Metaplastic regeneration in the mouse stomach requires a reactive oxygen species pathway

In pyloric metaplasia, mature gastric chief cells reprogram via an evolutionarily conserved process termed paligenosis to re-enter the cell cycle and become spasmolytic polypeptide-expressing metaplasia (SPEM) cells. Here, we use single-cell RNA sequencing (scRNA-seq) following injury to the murine stomach to analyze mechanisms governing paligenosis at high resolution. Injury causes induced reactive oxygen species (ROS) with coordinated changes in mitochondrial activity and cellular metabolism, requiring the transcriptional mitochondrial regulator Ppargc1a (Pgc1α) and ROS regulator Nf2el2 (Nrf2). Loss of the ROS and mitochondrial control in Ppargc1a−/− mice causes the death of paligenotic cells through ferroptosis. Blocking the cystine transporter SLC7A11(xCT), which is critical in lipid radical detoxification through glutathione peroxidase 4 (GPX4), also increases ferroptosis.

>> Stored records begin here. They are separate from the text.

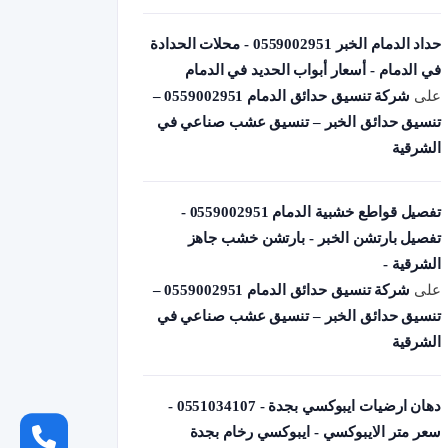
حداد الدمام الخبر 0559002951 - محلات الحدادة
في الدمام - أسعار أبواب الحديد في الدمام
على
شركة تنسيق حدائق الدمام 0559002951 –
تنسيق حدائق الخبر – تنسيق عشب صناعي في
الشرقية
تفصيل قواطع خشبية الدمام 0559002951 -
تفصيل بارتشن الخبر - بارتشن خشب جاهز
الشرقية -
على
شركة تنسيق حدائق الدمام 0559002951 –
تنسيق حدائق الخبر – تنسيق عشب صناعي في
الشرقية
دهان ارضيات ايبوكسي بجدة - 0551034107 -
سعر متر الايبوكسي - ايبوكسي رخام بجدة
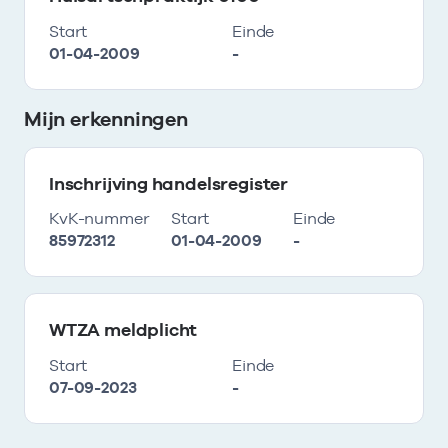
Start
Einde
01-04-2009
-
Mijn erkenningen
Inschrijving handelsregister
KvK-nummer
Start
Einde
85972312
01-04-2009
-
WTZA meldplicht
Start
Einde
07-09-2023
-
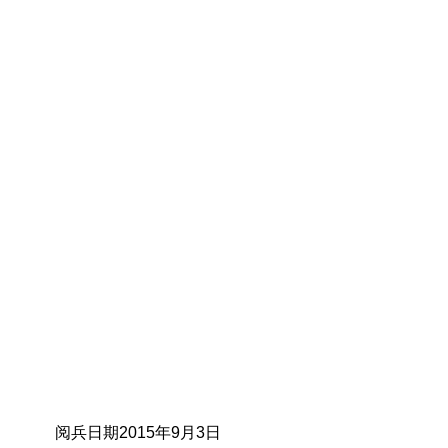
阅兵日期2015年9月3日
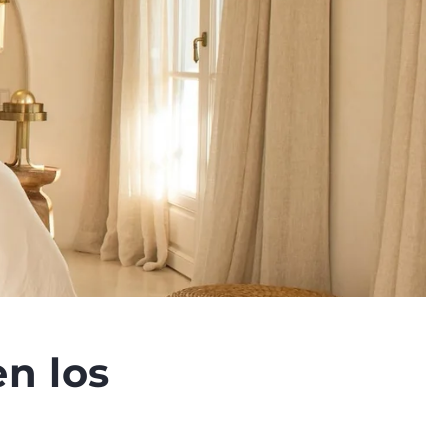
n los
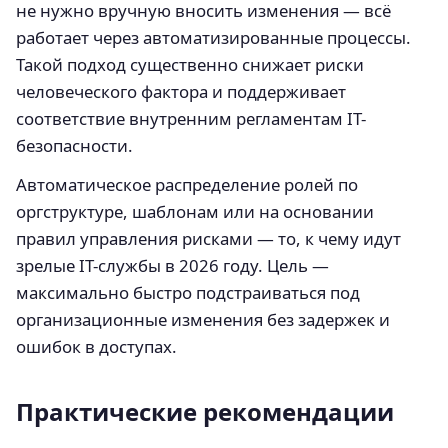
не нужно вручную вносить изменения — всё
работает через автоматизированные процессы.
Такой подход существенно снижает риски
человеческого фактора и поддерживает
соответствие внутренним регламентам IT-
безопасности.
Автоматическое распределение ролей по
оргструктуре, шаблонам или на основании
правил управления рисками — то, к чему идут
зрелые IT-службы в 2026 году. Цель —
максимально быстро подстраиваться под
организационные изменения без задержек и
ошибок в доступах.
Практические рекомендации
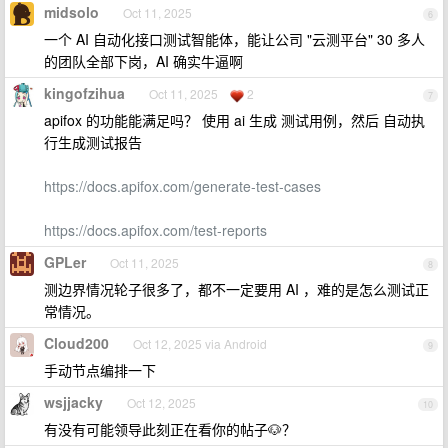
midsolo
Oct 11, 2025
6
一个 AI 自动化接口测试智能体，能让公司 "云测平台" 30 多人
的团队全部下岗，AI 确实牛逼啊
kingofzihua
Oct 11, 2025
2
7
apifox 的功能能满足吗？ 使用 ai 生成 测试用例，然后 自动执
行生成测试报告
https://docs.apifox.com/generate-test-cases
https://docs.apifox.com/test-reports
GPLer
Oct 11, 2025
8
测边界情况轮子很多了，都不一定要用 AI ，难的是怎么测试正
常情况。
Cloud200
Oct 12, 2025 via Android
9
手动节点编排一下
wsjjacky
Oct 12, 2025
10
有没有可能领导此刻正在看你的帖子🐶？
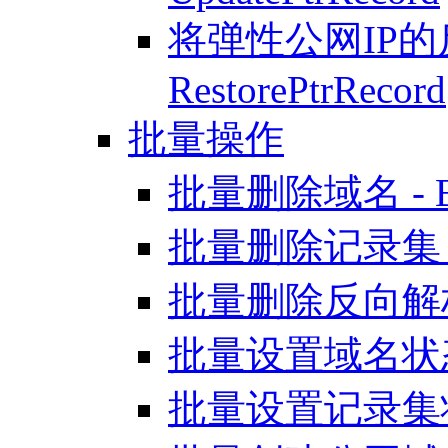
将弹性公网IP的
RestorePtrRecord
批量操作
批量删除域名 - Bat
批量删除记录集 - Ba
批量删除反向解析 - B
批量设置域名状态 - B
批量设置记录集状态 - 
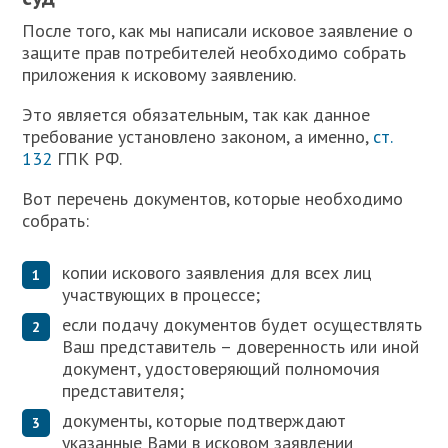
П
осле того, как мы написали исковое заявление о
защите прав потребителей необходимо собрать
приложения к исковому заявлению.
Это является обязательным, так как данное
требование установлено законом, а именно,
ст.
132
ГПК РФ.
Вот перечень документов, которые необходимо
собрать:
копии искового заявления для всех лиц
участвующих в процессе;
если подачу документов будет осуществлять
Ваш представитель – доверенность или иной
документ, удостоверяющий полномочия
представителя;
документы, которые подтверждают
указанные Вами в исковом заявлении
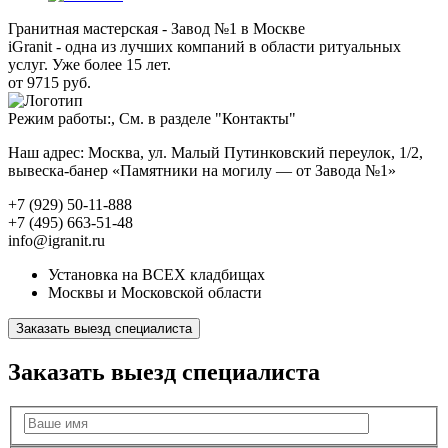
Гранитная мастерская - Завод №1 в Москве
iGranit - одна из лучших компаний в области ритуальных
услуг. Уже более 15 лет.
от 9715 руб.
Режим работы:, См. в разделе "Контакты"
Наш адрес: Москва, ул. Малый Путинковский переулок, 1/2,
вывеска-банер «Памятники на могилу — от Завода №1»
+7 (929) 50-11-888
+7 (495) 663-51-48
info@igranit.ru
Установка на ВСЕХ кладбищах
Москвы и Московской области
Заказать выезд специалиста
Заказать выезд специалиста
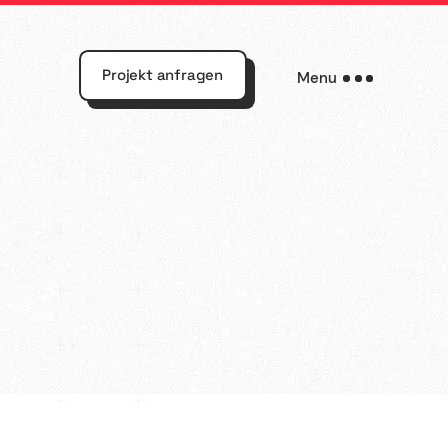
Projekt anfragen
Menu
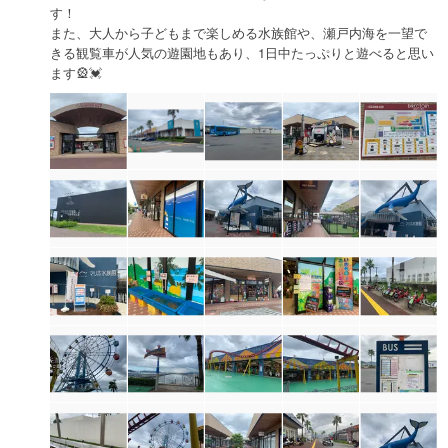
す！
また、大人から子どもまで楽しめる水族館や、瀬戸内海を一望で
きる観覧車が人気の遊園地もあり、1日中たっぷりと遊べると思い
ます🎡💓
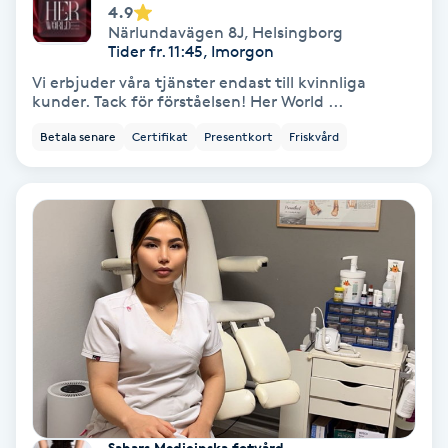
4.9
Regndroppsmassage
Närlundavägen 8J
,
Helsingborg
Tider fr. 11:45, Imorgon
Reiki
Vi erbjuder våra tjänster endast till kvinnliga
kunder. Tack för förståelsen! Her World ...
Reikihealing
Betala senare
Certifikat
Presentkort
Friskvård
Reiki massage
Restorative Yoga
Rosacea
Rosenmetoden
Ryggmassage
S
Sahars Medicinska fotvård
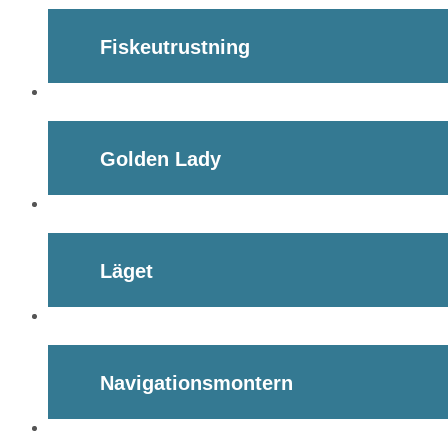
Fiskeutrustning
Golden Lady
Läget
Navigationsmontern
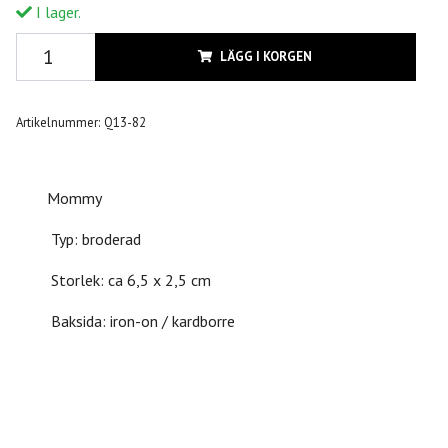
I lager.
LÄGG I KORGEN
Artikelnummer:
Q13-82
Mommy
Typ: broderad
Storlek: ca 6,5 x 2,5 cm
Baksida: iron-on / kardborre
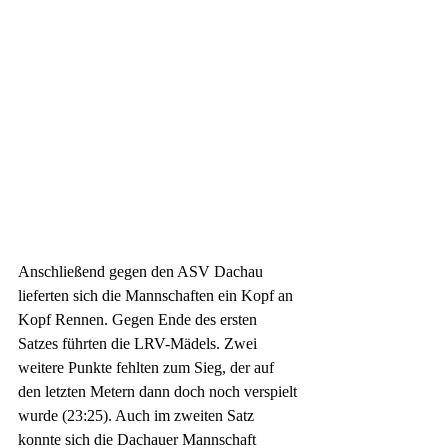
Anschließend gegen den ASV Dachau 
lieferten sich die Mannschaften ein Kopf an 
Kopf Rennen. Gegen Ende des ersten 
Satzes führten die LRV-Mädels. Zwei 
weitere Punkte fehlten zum Sieg, der auf 
den letzten Metern dann doch noch verspielt 
wurde (23:25). Auch im zweiten Satz 
konnte sich die Dachauer Mannschaft 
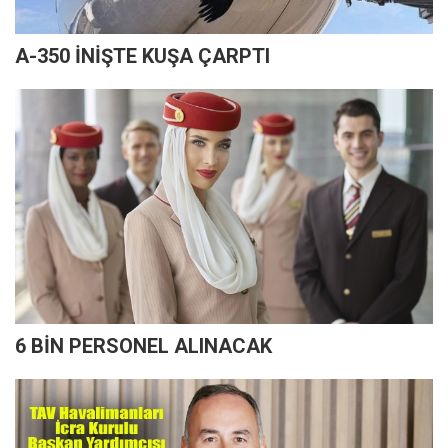
A-350 İNİŞTE KUŞA ÇARPTI
6 BİN PERSONEL ALINACAK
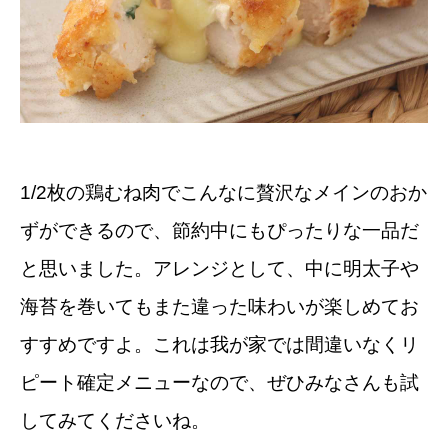
1/2枚の鶏むね肉でこんなに贅沢なメインのおか
ずができるので、節約中にもぴったりな一品だ
と思いました。アレンジとして、中に明太子や
海苔を巻いてもまた違った味わいが楽しめてお
すすめですよ。これは我が家では間違いなくリ
ピート確定メニューなので、ぜひみなさんも試
してみてくださいね。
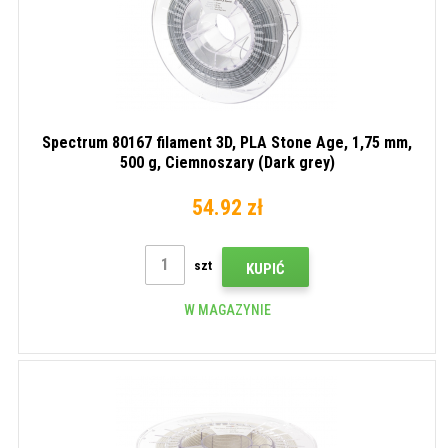
Spectrum 80167 filament 3D, PLA Stone Age, 1,75 mm,
500 g, Ciemnoszary (Dark grey)
54.92 zł
szt
KUPIĆ
W MAGAZYNIE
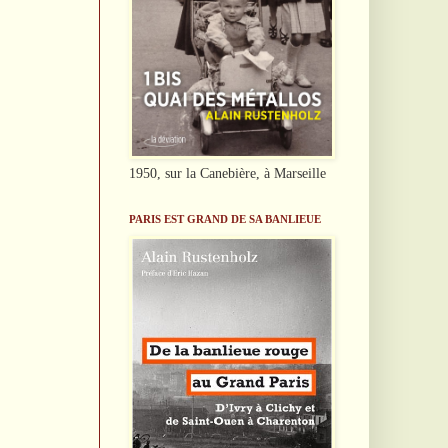
1950, sur la Canebière, à Marseille
PARIS EST GRAND DE SA BANLIEUE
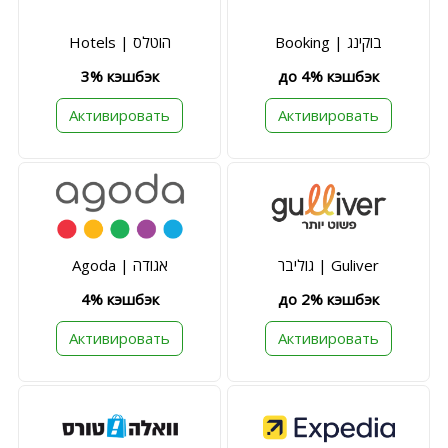
Booking | בוקינג
Hotels | הוטלס
3% кэшбэк
до 4% кэшбэк
Активировать
Активировать
גוליבר | Guliver
Agoda | אגודה
4% кэшбэк
до 2% кэшбэк
Активировать
Активировать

Finally, we show that PGC1α-mediated ROS and mitochondrial changes also underlie the paligenosis of pancreatic acinar cells. Altogether, the results detail how metabolic and mitochondrial changes are necessary for injury response, regeneration, and metaplasia in the stomach. [Display omitted] •scRNA-seq tracked gastric chief-cell mRNA changes during injury-induced metaplasia•Three distinct stages of chief-cell metaplastic reprogramming (paligenosis) were seen•Pgc1α controls late-stage paligenotic cell mitochondrial activity and metabolism•PGC1α-NRF2-xCT-GPX4 axis helps paligenotic cells suppress ferroptotic death Miao et al. provide a single-cell transcriptomic atlas of metaplastic regeneration in the stomach (paligenosis), identifying transcriptional signatures of three distinct stages. Paligenotic cells must control mitochondrial activity in response to ROS using a PGC1α-xCT-GPX4 axis, and failed ROS scavenging blocks paligenosis and promotes cell death by ferroptosis.